We have mentioned how Gloucester set up well defensively, but that always lapses as the games go on. This is particularly dangerous against the Exiles, and especially against Hassell-Collins. Here, the winger is running through on his own, but is shortly followed by many of his teammates. When London Irish go, they all go, and that is why they pose so much of a threat in attack. This was more down to London Irish finding space than Gloucester leaving it open, but it still highlights an ongoing area that the Cherry and Whites need to improve in. Only a few passes after this move, Parton scores on the far side of the pitch, so it just shows how important these breaks are, and, again, how London Irish exposed Gloucester’s weaknesses and turned them into scores.
However, arguably the best tactical move that demonstrates how London Irish prepared well for this game was from this lineout. Here, the ball is thrown in by experienced Argentina hooker Agustin Creevy, but the aim here is not to form a rolling maul immediately after the ball comes down into the middle of the lineout, as is usually the case.
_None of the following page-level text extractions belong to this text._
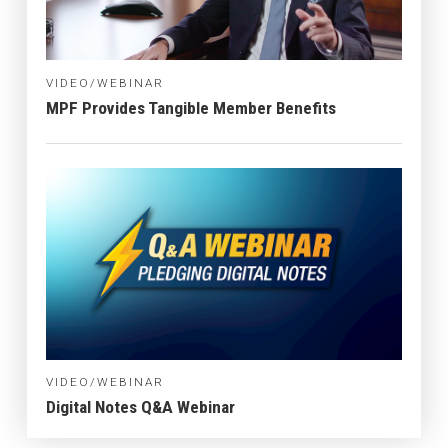
VIDEO/WEBINAR
MPF Provides Tangible Member Benefits
VIDEO/WEBINAR
Digital Notes Q&A Webinar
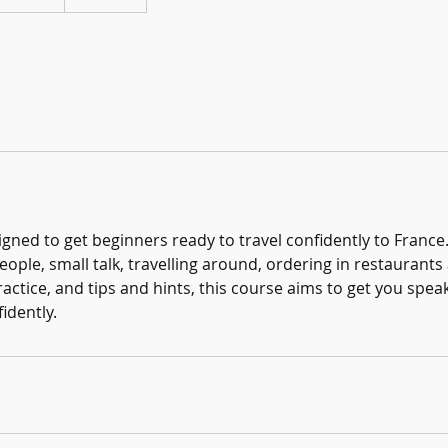
igned to get beginners ready to travel confidently to France
ople, small talk, travelling around, ordering in restaurant
ractice, and tips and hints, this course aims to get you speak
idently.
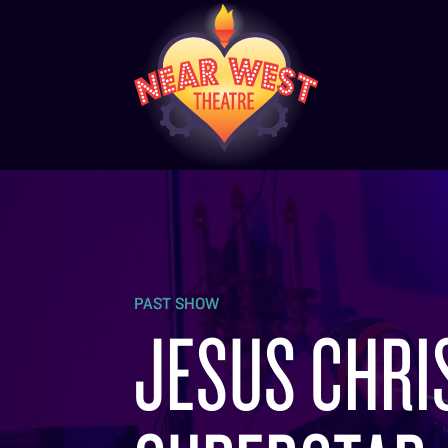
PAST SHOW
JESUS CHRI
Instead, Number 8 Albert Tuisue and flanker and captain Blair Cowan, both circled, break away from the rest of the players, making a run on the blindside together, as the blue arrows show. By doing so, they create a two-v-one situation against Willi Heinz, and the scrum-half is unable to stop them getting through, and it eventually leads to Scotland international Cowan’s second try of the game.
We can’t blame Gloucester for this, because it is simply down to excellent tactical awareness and preparation from the Exiles and their Director of Rugby, former Ireland coach Declan Kidney, using the spaces available to them on the pitch.
In conclusion, this was a really good game of rugby, enjoyable to watch as well as full of tactical points to pick out. Gloucester should be pleased with the way they played, as it was a big improvement from their performance last weekend, but they will also know that there are still big areas for them to work on, helping them to shut out opposing teams from getting into the spaces behind them and scoring easy tries. London Irish move into the top half of the table after this result, and will be delighted with the way they moved the ball around and exposed Gloucester’s weaknesses. However, on balance, the result was probably fair, and both teams can take positives to build on going forward.